[Collected data entries]

··········

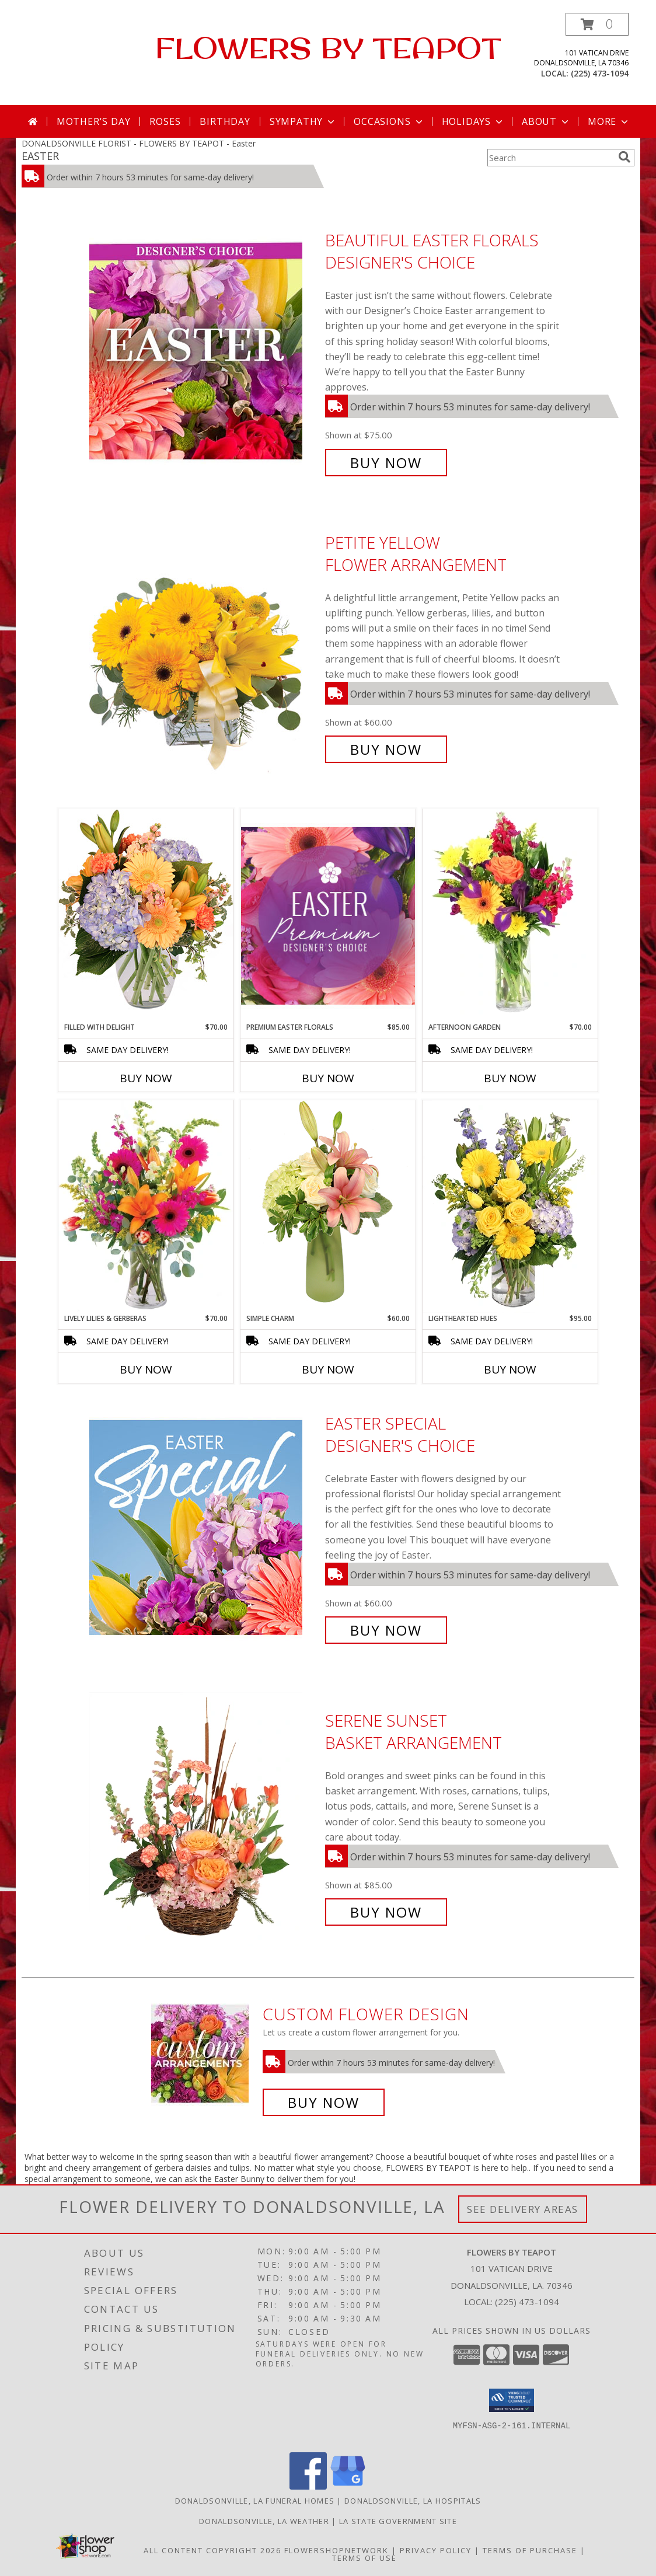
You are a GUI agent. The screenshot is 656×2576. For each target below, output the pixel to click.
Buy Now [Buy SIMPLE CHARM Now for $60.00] (328, 1369)
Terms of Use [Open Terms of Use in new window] (364, 2558)
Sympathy (303, 121)
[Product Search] (550, 157)
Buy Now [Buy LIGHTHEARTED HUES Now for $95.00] (510, 1369)
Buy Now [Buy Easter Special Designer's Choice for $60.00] (386, 1630)
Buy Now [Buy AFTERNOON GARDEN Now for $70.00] (510, 1078)
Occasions (389, 121)
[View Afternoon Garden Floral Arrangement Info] (510, 915)
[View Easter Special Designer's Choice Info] (204, 1526)
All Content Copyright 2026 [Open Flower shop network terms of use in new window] (212, 2550)
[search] (624, 157)
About (546, 121)
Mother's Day (94, 121)
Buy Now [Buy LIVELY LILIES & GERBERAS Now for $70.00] (146, 1369)
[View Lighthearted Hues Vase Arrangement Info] (510, 1206)
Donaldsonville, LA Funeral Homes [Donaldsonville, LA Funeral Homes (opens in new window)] (255, 2500)
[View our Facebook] (308, 2486)
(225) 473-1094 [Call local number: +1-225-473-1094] (600, 73)
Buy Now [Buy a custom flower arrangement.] (324, 2102)
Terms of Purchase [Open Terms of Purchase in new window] (530, 2550)
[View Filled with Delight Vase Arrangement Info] (145, 915)
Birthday (225, 121)
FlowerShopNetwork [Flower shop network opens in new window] (336, 2550)
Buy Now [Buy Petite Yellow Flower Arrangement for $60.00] (386, 749)
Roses (164, 121)
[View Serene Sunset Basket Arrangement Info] (204, 1816)
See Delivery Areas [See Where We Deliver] (522, 2209)
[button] (597, 24)
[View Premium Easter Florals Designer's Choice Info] (328, 915)
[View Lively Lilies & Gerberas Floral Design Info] (145, 1206)
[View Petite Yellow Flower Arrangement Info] (204, 645)
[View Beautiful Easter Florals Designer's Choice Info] (204, 351)
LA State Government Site (398, 2521)
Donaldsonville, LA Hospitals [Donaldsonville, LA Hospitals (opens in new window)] (412, 2500)
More (609, 121)
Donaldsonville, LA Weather (264, 2521)
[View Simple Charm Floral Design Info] (328, 1206)
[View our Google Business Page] (348, 2486)
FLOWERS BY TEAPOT (328, 47)
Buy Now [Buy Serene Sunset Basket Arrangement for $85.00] (386, 1912)
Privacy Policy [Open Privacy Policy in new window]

··········

→ WHAT TO PRODUCE: Restate the records word for word, omitting images.

→ RESPONSE TO THE EXERCISE:
You are a GUI agent. The screenshot is 656×2576. For each target below, output the pixel to click.
Buy Now [Buy SIMPLE CHARM Now for $60.00] (328, 1369)
Terms of Use [Open Terms of Use in new window] (364, 2558)
Sympathy (303, 121)
[Product Search] (550, 157)
Buy Now [Buy LIGHTHEARTED HUES Now for $95.00] (510, 1369)
Buy Now [Buy Easter Special Designer's Choice for $60.00] (386, 1630)
Buy Now [Buy AFTERNOON GARDEN Now for $70.00] (510, 1078)
Occasions (389, 121)
[View Afternoon Garden Floral Arrangement Info] (510, 915)
[View Easter Special Designer's Choice Info] (204, 1526)
All Content Copyright 2026 [Open Flower shop network terms of use in new window] (212, 2550)
[search] (624, 157)
About (546, 121)
Mother's Day (94, 121)
Buy Now [Buy LIVELY LILIES & GERBERAS Now for $70.00] (146, 1369)
[View Lighthearted Hues Vase Arrangement Info] (510, 1206)
Donaldsonville, LA Funeral Homes [Donaldsonville, LA Funeral Homes (opens in new window)] (255, 2500)
[View our Facebook] (308, 2486)
(225) 473-1094 [Call local number: +1-225-473-1094] (600, 73)
Buy Now [Buy a custom flower arrangement.] (324, 2102)
Terms of Purchase [Open Terms of Purchase in new window] (530, 2550)
[View Filled with Delight Vase Arrangement Info] (145, 915)
Birthday (225, 121)
FlowerShopNetwork [Flower shop network opens in new window] (336, 2550)
Buy Now [Buy Petite Yellow Flower Arrangement for $60.00] (386, 749)
Roses (164, 121)
[View Serene Sunset Basket Arrangement Info] (204, 1816)
See Delivery Areas [See Where We Deliver] (522, 2209)
[button] (597, 24)
[View Premium Easter Florals Designer's Choice Info] (328, 915)
[View Lively Lilies & Gerberas Floral Design Info] (145, 1206)
[View Petite Yellow Flower Arrangement Info] (204, 645)
[View Beautiful Easter Florals Designer's Choice Info] (204, 351)
LA State Government Site (398, 2521)
Donaldsonville, LA Hospitals [Donaldsonville, LA Hospitals (opens in new window)] (412, 2500)
More (609, 121)
Donaldsonville, LA Weather (264, 2521)
[View Simple Charm Floral Design Info] (328, 1206)
[View our Google Business Page] (348, 2486)
FLOWERS BY TEAPOT (328, 47)
Buy Now [Buy Serene Sunset Basket Arrangement for $85.00] (386, 1912)
Privacy Policy [Open Privacy Policy in new window]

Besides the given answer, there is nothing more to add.